Beginning with the line below that contains "เรื่องสั้น, ภาพยนตร์ และรายการ" and ending with the line that contains "问题，特别是拥有难闻刺鼻的异味，", retype every line exactly. Pictures are not copied.

[Saved data entries]
::::::::::

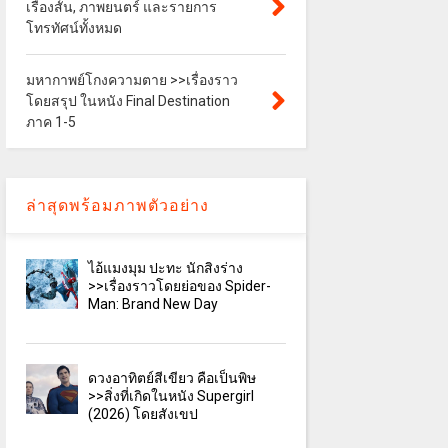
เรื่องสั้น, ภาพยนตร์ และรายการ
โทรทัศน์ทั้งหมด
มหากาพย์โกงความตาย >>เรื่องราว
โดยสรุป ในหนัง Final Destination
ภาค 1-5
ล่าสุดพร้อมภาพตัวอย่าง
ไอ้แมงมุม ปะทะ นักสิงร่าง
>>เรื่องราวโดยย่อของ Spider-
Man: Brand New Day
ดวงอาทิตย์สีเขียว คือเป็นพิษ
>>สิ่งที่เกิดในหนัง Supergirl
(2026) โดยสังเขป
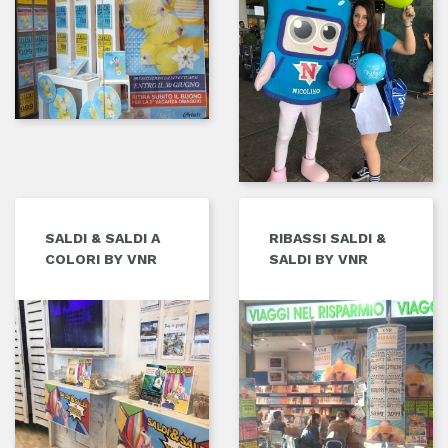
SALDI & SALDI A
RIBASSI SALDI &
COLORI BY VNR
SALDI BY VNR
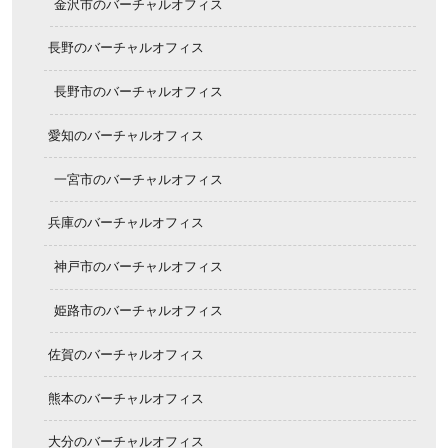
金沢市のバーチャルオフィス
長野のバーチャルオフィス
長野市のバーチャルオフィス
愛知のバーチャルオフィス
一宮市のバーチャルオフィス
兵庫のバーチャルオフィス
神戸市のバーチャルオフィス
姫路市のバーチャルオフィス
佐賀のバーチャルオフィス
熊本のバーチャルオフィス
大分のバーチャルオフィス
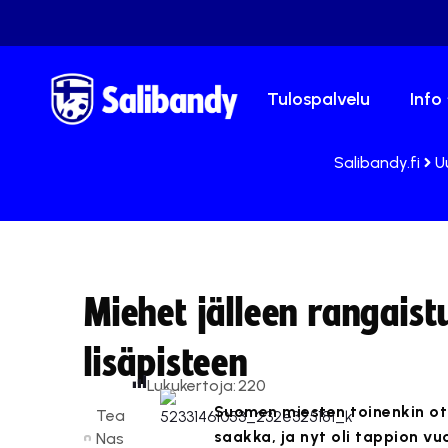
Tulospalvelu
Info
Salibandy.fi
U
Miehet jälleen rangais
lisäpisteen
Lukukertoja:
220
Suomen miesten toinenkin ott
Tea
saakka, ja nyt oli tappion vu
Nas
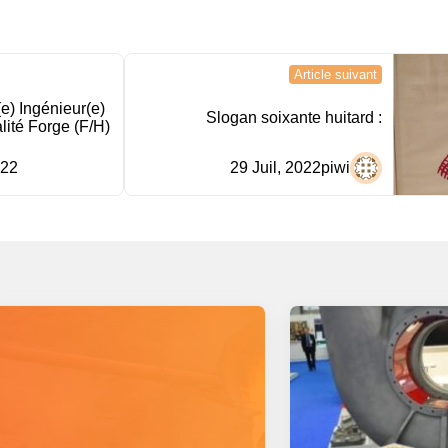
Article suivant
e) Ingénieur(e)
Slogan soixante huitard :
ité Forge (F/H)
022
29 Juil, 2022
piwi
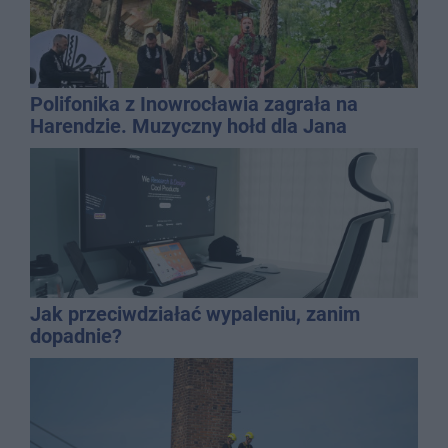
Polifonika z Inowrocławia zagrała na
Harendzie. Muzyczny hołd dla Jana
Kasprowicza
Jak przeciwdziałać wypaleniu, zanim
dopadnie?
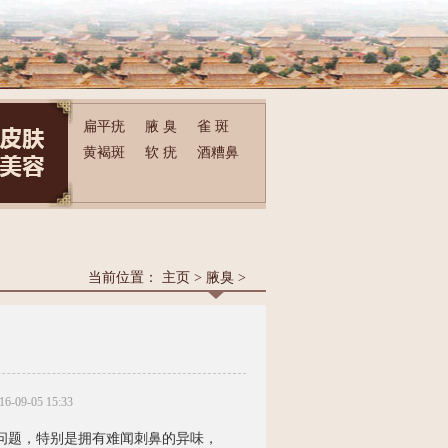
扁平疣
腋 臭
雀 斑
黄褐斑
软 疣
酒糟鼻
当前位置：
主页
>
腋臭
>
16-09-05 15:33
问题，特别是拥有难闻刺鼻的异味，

::::::::::

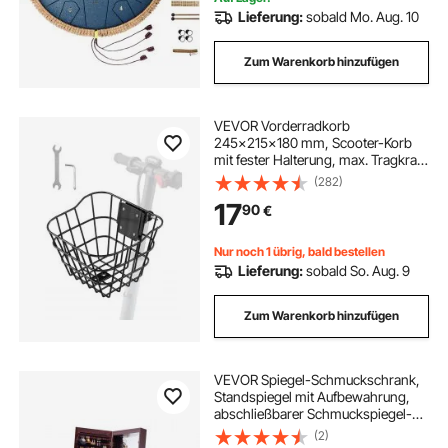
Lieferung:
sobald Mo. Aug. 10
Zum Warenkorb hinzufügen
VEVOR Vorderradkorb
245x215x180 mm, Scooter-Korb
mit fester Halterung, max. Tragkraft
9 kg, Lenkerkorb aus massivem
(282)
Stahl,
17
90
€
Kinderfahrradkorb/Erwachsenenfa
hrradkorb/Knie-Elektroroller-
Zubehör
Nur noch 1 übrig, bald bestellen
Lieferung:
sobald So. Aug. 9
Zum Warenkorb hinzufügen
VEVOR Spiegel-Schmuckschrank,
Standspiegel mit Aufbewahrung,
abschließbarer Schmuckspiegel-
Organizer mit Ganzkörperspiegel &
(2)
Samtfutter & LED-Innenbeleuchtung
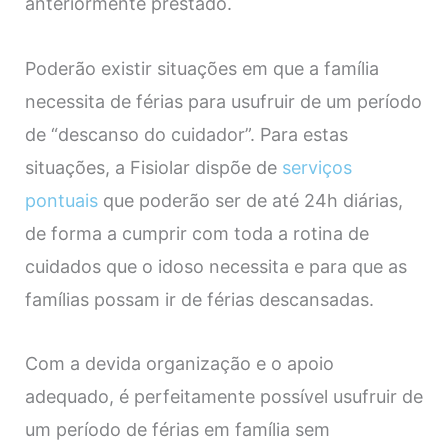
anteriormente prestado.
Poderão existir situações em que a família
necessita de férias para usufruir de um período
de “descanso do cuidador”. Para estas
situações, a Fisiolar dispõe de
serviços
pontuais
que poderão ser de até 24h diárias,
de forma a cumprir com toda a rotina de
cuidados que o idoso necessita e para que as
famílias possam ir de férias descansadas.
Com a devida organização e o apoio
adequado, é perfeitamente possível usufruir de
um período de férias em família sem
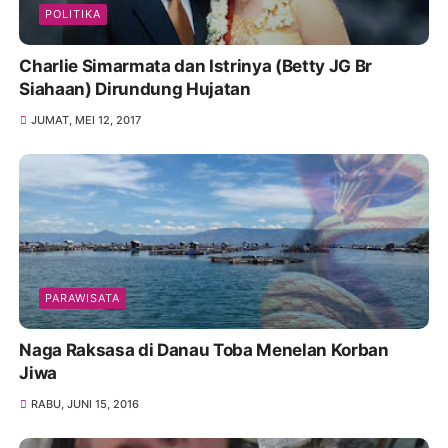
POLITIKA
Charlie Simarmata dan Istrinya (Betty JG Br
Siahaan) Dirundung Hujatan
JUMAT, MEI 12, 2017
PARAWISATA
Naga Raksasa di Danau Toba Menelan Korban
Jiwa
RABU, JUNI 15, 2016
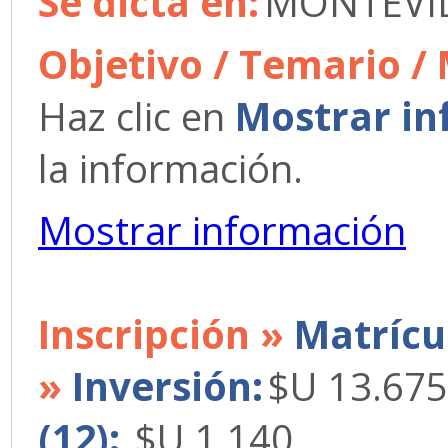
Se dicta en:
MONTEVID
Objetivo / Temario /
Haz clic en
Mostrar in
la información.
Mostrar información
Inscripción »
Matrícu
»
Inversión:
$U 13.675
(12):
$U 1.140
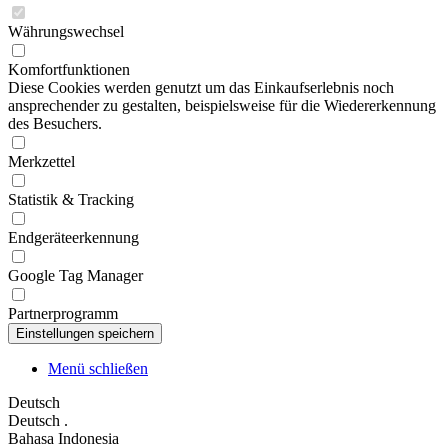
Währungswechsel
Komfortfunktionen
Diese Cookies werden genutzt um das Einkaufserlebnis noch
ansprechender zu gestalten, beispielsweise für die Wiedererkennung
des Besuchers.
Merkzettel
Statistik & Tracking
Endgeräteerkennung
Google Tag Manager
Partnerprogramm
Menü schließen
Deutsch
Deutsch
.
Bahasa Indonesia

::::::::::

## SOLUTION FOR THIS EXERCISE
เรื่องสั้น, ภาพยนตร์ และรายการ
โทรทัศน์ทั้งหมด
มหากาพย์โกงความตาย >>เรื่องราว
โดยสรุป ในหนัง Final Destination
ภาค 1-5
ล่าสุดพร้อมภาพตัวอย่าง
ไอ้แมงมุม ปะทะ นักสิงร่าง
>>เรื่องราวโดยย่อของ Spider-
Man: Brand New Day
ดวงอาทิตย์สีเขียว คือเป็นพิษ
>>สิ่งที่เกิดในหนัง Supergirl
(2026) โดยสังเขป
SALDI & SALDI A
RIBASSI SALDI &
COLORI BY VNR
SALDI BY VNR
金沢市のバーチャルオフィス
長野のバーチャルオフィス
長野市のバーチャルオフィス
愛知のバーチャルオフィス
一宮市のバーチャルオフィス
兵庫のバーチャルオフィス
神戸市のバーチャルオフィス
姫路市のバーチャルオフィス
佐賀のバーチャルオフィス
熊本のバーチャルオフィス
大分のバーチャルオフィス
Tulospalvelu
Info
Salibandy.fi
U
Miehet jälleen rangais
lisäpisteen
Lukukertoja:
220
Suomen miesten toinenkin ott
Tea
saakka, ja nyt oli tappion vu
Nas
Article suivant
e) Ingénieur(e)
Slogan soixante huitard :
ité Forge (F/H)
022
29 Juil, 2022
piwi
Polifonika z Inowrocławia zagrała na
Harendzie. Muzyczny hołd dla Jana
Kasprowicza
Jak przeciwdziałać wypaleniu, zanim
dopadnie?
扁平疣
腋 臭
雀 斑
黄褐斑
软 疣
酒糟鼻
当前位置：
主页
>
腋臭
>
16-09-05 15:33
问题，特别是拥有难闻刺鼻的异味，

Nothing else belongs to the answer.